[Stored data entries]
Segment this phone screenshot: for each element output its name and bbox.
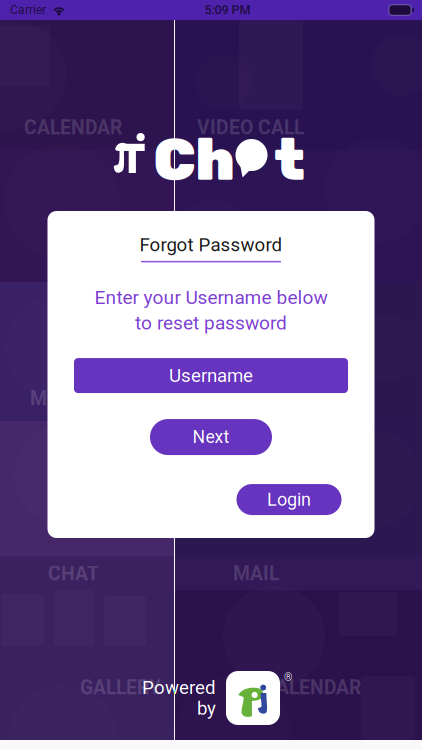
staticText: M (30, 387, 47, 410)
button[interactable]: Username (74, 358, 348, 393)
staticText: t (274, 126, 306, 194)
staticText: 5:09 PM (204, 3, 250, 17)
staticText: Next (192, 427, 230, 447)
staticText: Login (267, 489, 311, 510)
staticText: Ch (154, 126, 234, 194)
staticText: Carrier (10, 3, 46, 17)
staticText: ® (284, 671, 292, 684)
staticText: CALENDAR (263, 676, 361, 699)
staticText: by (197, 698, 216, 719)
button[interactable]: Next (150, 419, 272, 455)
staticText: GALLERY (80, 676, 161, 699)
staticText: VIDEO CALL (197, 116, 304, 139)
staticText: Powered (142, 677, 216, 698)
button[interactable]: Login (236, 484, 342, 515)
staticText: MAIL (233, 562, 279, 585)
staticText: Enter your Username below (94, 286, 328, 309)
staticText: Username (169, 365, 253, 386)
staticText: to reset password (135, 312, 287, 334)
staticText: CHAT (48, 562, 99, 585)
staticText: Forgot Password (140, 234, 282, 256)
staticText: CALENDAR (24, 116, 122, 139)
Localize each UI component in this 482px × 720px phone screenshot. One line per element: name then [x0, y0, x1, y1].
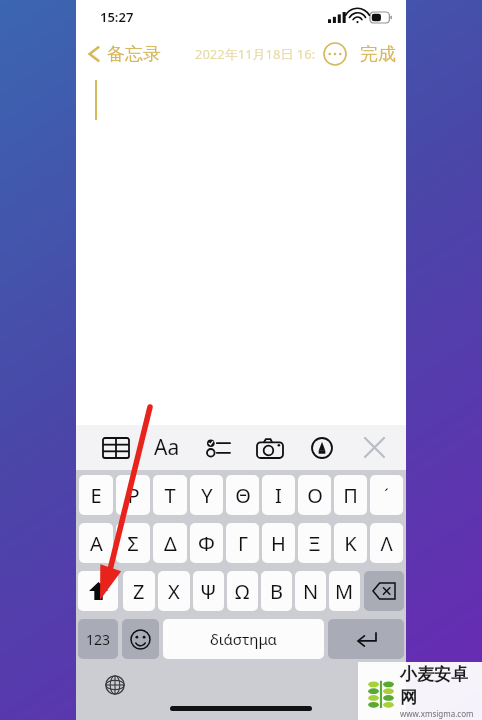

* _PROBLEM TO SOLVE_
Copy out the lines above in full and unaltered, apart from the pictures.

* _WRITTEN SOLUTION_
Segment this phone screenshot: for each element output its name and bbox.
staticText: M (30, 387, 47, 410)
button[interactable]: Username (74, 358, 348, 393)
staticText: t (274, 126, 306, 194)
staticText: 5:09 PM (204, 3, 250, 17)
staticText: Next (192, 427, 230, 447)
staticText: Login (267, 489, 311, 510)
staticText: Ch (154, 126, 234, 194)
staticText: Carrier (10, 3, 46, 17)
staticText: ® (284, 671, 292, 684)
staticText: CALENDAR (263, 676, 361, 699)
staticText: by (197, 698, 216, 719)
button[interactable]: Next (150, 419, 272, 455)
staticText: GALLERY (80, 676, 161, 699)
staticText: VIDEO CALL (197, 116, 304, 139)
staticText: Powered (142, 677, 216, 698)
button[interactable]: Login (236, 484, 342, 515)
staticText: MAIL (233, 562, 279, 585)
staticText: Enter your Username below (94, 286, 328, 309)
staticText: Username (169, 365, 253, 386)
staticText: to reset password (135, 312, 287, 334)
staticText: CHAT (48, 562, 99, 585)
staticText: Forgot Password (140, 234, 282, 256)
staticText: CALENDAR (24, 116, 122, 139)
Localize each UI component in this 482px × 720px phone screenshot. One line per element: name then [x0, y0, x1, y1].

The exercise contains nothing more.